Affaire Julián Álvarez : l’Atlético Madrid dépose une plainte à la FIFA contre le Barça
Le CEO de l'Atlético accuse le FC Barcelone de négociations illégales et saisit la FIFA après les déclarations publiques de l'attaquant argentin.
La guerre des mots entre l'Atlético de Madrid et le FC Barcelone a franchi un cap. Après les déclarations de Julián Álvarez sur son souhait de rejoindre le Barça, le CEO Miguel Ángel Gil Marín a annoncé le dépôt d'une plainte devant la FIFA pour négociation durant une période protégée.
L’essentiel
- Déclaration choc : Julián Álvarez a publiquement exprimé son souhait de quitter l’Atlético de Madrid après le match Argentine-Autriche de la Coupe du Monde 2026.
- Plainte déposée : Le CEO de l’Atlético, Miguel Ángel Gil Marín, annonce une plainte officielle auprès de la FIFA contre le Barça pour négociation illégale avec un joueur sous contrat.

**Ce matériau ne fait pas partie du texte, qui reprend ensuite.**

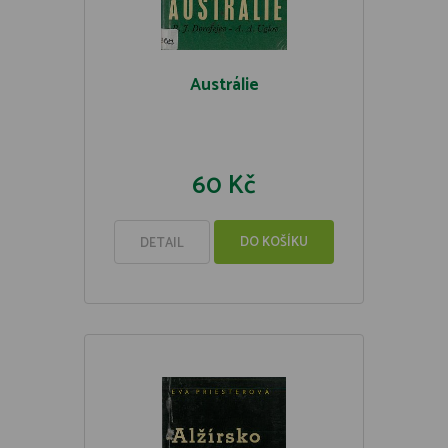
Austrálie
60 Kč
DO KOŠÍKU
DETAIL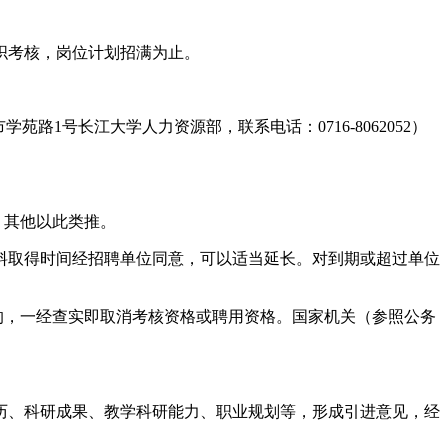
组织考核，岗位计划招满为止。
市学苑路1号长江大学人力资源部，联系电话：0716-8062052）
，其他以此类推。
资料取得时间经招聘单位同意，可以适当延长。对到期或超过单位
的，一经查实即取消考核资格或聘用资格。国家机关（参照公务
历、科研成果、教学科研能力、职业规划等，形成引进意见，经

- Contrat long : L’attaquant argentin est lié à l’Atlético jusqu’au 30 juin 2030, et le club ne souhaite pas le céder.
- Précédent cité : Gil Marín compare l’attitude du Barça à celle adoptée l’an dernier envers Nico Williams et l’Athletic Club.
Une déclaration qui enflamme le mercato
Le feuilleton du mercato estival 2026 connaît son premier rebondissement de taille. Alors que le monde du football retenait son souffle lors de la Coupe du Monde aux États-Unis, Julián Álvarez, attaquant de l’Atlético de Madrid et champion du monde 2022, a jeté un pavé dans la mare. Selon l’agence EFE, le joueur a confié après le match disputé par l’Argentine contre l’Autriche son rêve
de porter un jour le maillot du FC Barcelone. Une déclaration qui a immédiatement provoqué une onde de choc, tant du côté des supporters colchoneros que dans les travées du club madrilène.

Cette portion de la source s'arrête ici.